▸ Input for this task
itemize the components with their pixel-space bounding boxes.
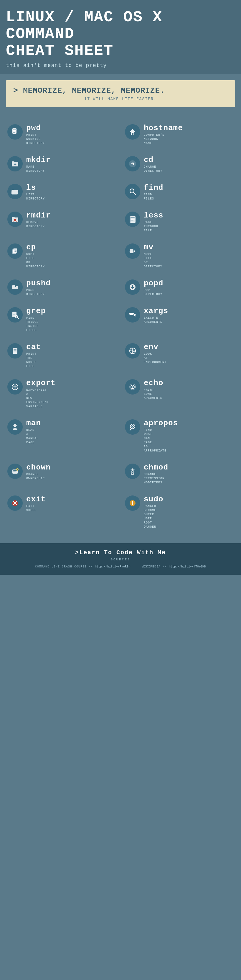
svg-rect-22 bbox=[13, 312, 16, 317]
callout-sub: IT WILL MAKE LIFE EASIER. bbox=[13, 97, 228, 101]
xargs-icon bbox=[125, 307, 140, 323]
folder-open-icon bbox=[7, 184, 23, 199]
cmd-desc-cd: CHANGE DIRECTORY bbox=[144, 165, 234, 173]
cmd-name-less: less bbox=[144, 212, 234, 219]
footer-link-item: WIKIPEDIA // http://bit.ly/fT0w1MD bbox=[142, 564, 206, 569]
chmod-icon bbox=[125, 464, 140, 479]
svg-rect-32 bbox=[14, 352, 16, 352]
cmd-desc-man: READ A MANUAL PAGE bbox=[26, 428, 116, 445]
callout-box: > MEMORIZE, MEMORIZE, MEMORIZE. IT WILL … bbox=[6, 80, 235, 107]
folder-remove-icon bbox=[7, 212, 23, 227]
cmd-name-rmdir: rmdir bbox=[26, 212, 116, 219]
svg-rect-1 bbox=[13, 130, 16, 130]
svg-rect-16 bbox=[130, 216, 130, 223]
search-icon bbox=[125, 184, 140, 199]
cmd-desc-apropos: FIND WHAT MAN PAGE IS APPROPRIATE bbox=[144, 428, 234, 453]
cmd-name-man: man bbox=[26, 419, 116, 427]
cmd-name-sudo: sudo bbox=[144, 495, 234, 503]
command-item-mkdir: mkdirMAKE DIRECTORY bbox=[3, 151, 121, 178]
cmd-name-cd: cd bbox=[144, 156, 234, 164]
copy-icon bbox=[7, 243, 23, 259]
page-title: LINUX / MAC OS X COMMAND CHEAT SHEET bbox=[6, 9, 235, 60]
popd-icon bbox=[125, 280, 140, 295]
move-icon bbox=[125, 243, 140, 259]
cmd-desc-cp: COPY FILE OR DIRECTORY bbox=[26, 252, 116, 269]
cmd-desc-exit: EXIT SHELL bbox=[26, 504, 116, 512]
cmd-desc-pwd: PRINT WORKING DIRECTORY bbox=[26, 133, 116, 145]
svg-rect-2 bbox=[13, 131, 16, 131]
footer-link-url[interactable]: http://bit.ly/fT0w1MD bbox=[169, 565, 206, 568]
footer-link-url[interactable]: http://bit.ly/RkoRBn bbox=[95, 565, 130, 568]
command-item-echo: echoPRINT SOME ARGUMENTS bbox=[121, 374, 238, 414]
apropos-icon bbox=[125, 419, 140, 435]
command-item-pushd: pushdPUSH DIRECTORY bbox=[3, 274, 121, 302]
command-item-apropos: aproposFIND WHAT MAN PAGE IS APPROPRIATE bbox=[121, 414, 238, 458]
svg-point-44 bbox=[16, 425, 17, 426]
cmd-desc-popd: POP DIRECTORY bbox=[144, 288, 234, 297]
cmd-name-cat: cat bbox=[26, 343, 116, 351]
svg-rect-15 bbox=[130, 220, 133, 220]
cmd-desc-export: EXPORT/SET A NEW ENVIRONMENT VARIABLE bbox=[26, 388, 116, 409]
svg-rect-23 bbox=[13, 313, 16, 313]
chown-icon bbox=[7, 464, 23, 479]
command-item-cd: cdCHANGE DIRECTORY bbox=[121, 151, 238, 178]
command-item-mv: mvMOVE FILE OR DIRECTORY bbox=[121, 238, 238, 274]
svg-rect-31 bbox=[14, 351, 16, 352]
footer: >Learn To Code With Me SOURCES COMMAND L… bbox=[0, 543, 241, 575]
cmd-name-hostname: hostname bbox=[144, 124, 234, 132]
svg-line-9 bbox=[133, 192, 136, 194]
pushd-icon bbox=[7, 280, 23, 295]
svg-point-55 bbox=[132, 473, 133, 474]
cmd-desc-rmdir: REMOVE DIRECTORY bbox=[26, 220, 116, 229]
command-item-ls: lsLIST DIRECTORY bbox=[3, 178, 121, 206]
cmd-desc-ls: LIST DIRECTORY bbox=[26, 193, 116, 201]
command-item-popd: popdPOP DIRECTORY bbox=[121, 274, 238, 302]
command-item-chown: chownCHANGE OWNERSHIP bbox=[3, 458, 121, 490]
cmd-desc-chown: CHANGE OWNERSHIP bbox=[26, 473, 116, 481]
cmd-name-mkdir: mkdir bbox=[26, 156, 116, 164]
book-icon bbox=[125, 212, 140, 227]
env-icon bbox=[125, 343, 140, 358]
cat-icon bbox=[7, 343, 23, 358]
footer-sources-label: SOURCES bbox=[6, 558, 235, 561]
command-item-cat: catPRINT THE WHOLE FILE bbox=[3, 338, 121, 374]
exit-icon bbox=[7, 495, 23, 511]
cmd-desc-pushd: PUSH DIRECTORY bbox=[26, 288, 116, 297]
header: LINUX / MAC OS X COMMAND CHEAT SHEET thi… bbox=[0, 0, 241, 74]
cmd-desc-mkdir: MAKE DIRECTORY bbox=[26, 165, 116, 173]
svg-rect-50 bbox=[13, 472, 16, 472]
cmd-name-grep: grep bbox=[26, 307, 116, 315]
cmd-name-ls: ls bbox=[26, 184, 116, 191]
cmd-desc-sudo: DANGER! BECOME SUPER USER ROOT DANGER! bbox=[144, 504, 234, 529]
command-item-hostname: hostnameCOMPUTER'S NETWORK NAME bbox=[121, 119, 238, 151]
cmd-desc-hostname: COMPUTER'S NETWORK NAME bbox=[144, 133, 234, 145]
title-line3: CHEAT SHEET bbox=[6, 42, 113, 60]
svg-rect-24 bbox=[13, 314, 16, 314]
commands-grid: pwdPRINT WORKING DIRECTORY hostnameCOMPU… bbox=[3, 119, 238, 535]
cmd-desc-mv: MOVE FILE OR DIRECTORY bbox=[144, 252, 234, 269]
echo-icon bbox=[125, 379, 140, 395]
folder-add-icon bbox=[7, 156, 23, 172]
cmd-name-xargs: xargs bbox=[144, 307, 234, 315]
command-item-find: findFIND FILES bbox=[121, 178, 238, 206]
command-item-env: envLOOK AT ENVIRONMENT bbox=[121, 338, 238, 374]
commands-section: pwdPRINT WORKING DIRECTORY hostnameCOMPU… bbox=[0, 113, 241, 540]
footer-brand: >Learn To Code With Me bbox=[6, 549, 235, 556]
cmd-desc-grep: FIND THINGS INSIDE FILES bbox=[26, 316, 116, 332]
cmd-name-chown: chown bbox=[26, 464, 116, 471]
footer-link-item: COMMAND LINE CRASH COURSE // http://bit.… bbox=[35, 564, 130, 569]
command-item-xargs: xargsEXECUTE ARGUMENTS bbox=[121, 302, 238, 338]
man-icon bbox=[7, 419, 23, 435]
cmd-desc-echo: PRINT SOME ARGUMENTS bbox=[144, 388, 234, 401]
svg-rect-14 bbox=[130, 219, 135, 219]
cmd-name-mv: mv bbox=[144, 243, 234, 251]
doc-icon bbox=[7, 124, 23, 140]
svg-rect-30 bbox=[14, 350, 16, 350]
command-item-less: lessPAGE THROUGH FILE bbox=[121, 206, 238, 238]
cmd-desc-less: PAGE THROUGH FILE bbox=[144, 220, 234, 233]
svg-rect-29 bbox=[14, 349, 16, 350]
svg-point-46 bbox=[132, 426, 133, 427]
footer-link-label: WIKIPEDIA // bbox=[142, 565, 169, 568]
cmd-name-cp: cp bbox=[26, 243, 116, 251]
home-icon bbox=[125, 124, 140, 140]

▸ Task brief
Tally how many lines of the records hold the word "ENVIRONMENT". Answer with the number only.

▸ Task answer
2